%%

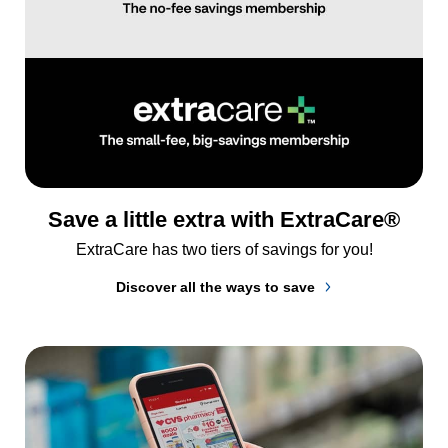
Save a little extra with ExtraCare®
ExtraCare has two tiers of savings for you!
Discover all the ways to save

%%

Would you transcribe the listing above line by line, exactly, leaving every picture out?

Save a little extra with ExtraCare®
ExtraCare has two tiers of savings for you!
Discover all the ways to save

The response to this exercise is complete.